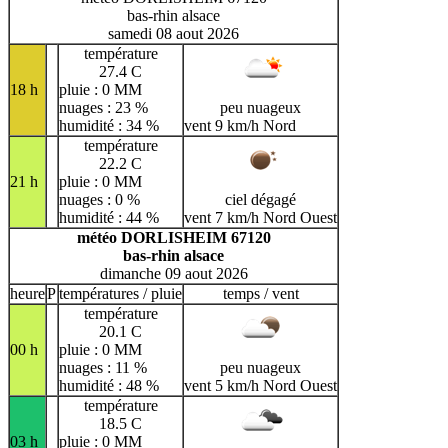
bas-rhin alsace
samedi 08 aout 2026
température
27.4 C
18 h
pluie : 0 MM
nuages : 23 %
peu nuageux
humidité : 34 %
vent 9 km/h Nord
température
22.2 C
21 h
pluie : 0 MM
nuages : 0 %
ciel dégagé
humidité : 44 %
vent 7 km/h Nord Ouest
météo DORLISHEIM 67120
bas-rhin alsace
dimanche 09 aout 2026
heure
P
températures / pluie
temps / vent
température
20.1 C
00 h
pluie : 0 MM
nuages : 11 %
peu nuageux
humidité : 48 %
vent 5 km/h Nord Ouest
température
18.5 C
03 h
pluie : 0 MM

────────────────

WHAT TO DO | Every line above needs to be written out again as it stands. Pictures do not belong in the copy.

RESULT OF THE EXERCISE |
bas-rhin alsace
samedi 08 aout 2026
température
27.4 C
18 h
pluie : 0 MM
nuages : 23 %
peu nuageux
humidité : 34 %
vent 9 km/h Nord
température
22.2 C
21 h
pluie : 0 MM
nuages : 0 %
ciel dégagé
humidité : 44 %
vent 7 km/h Nord Ouest
météo DORLISHEIM 67120
bas-rhin alsace
dimanche 09 aout 2026
heure
P
températures / pluie
temps / vent
température
20.1 C
00 h
pluie : 0 MM
nuages : 11 %
peu nuageux
humidité : 48 %
vent 5 km/h Nord Ouest
température
18.5 C
03 h
pluie : 0 MM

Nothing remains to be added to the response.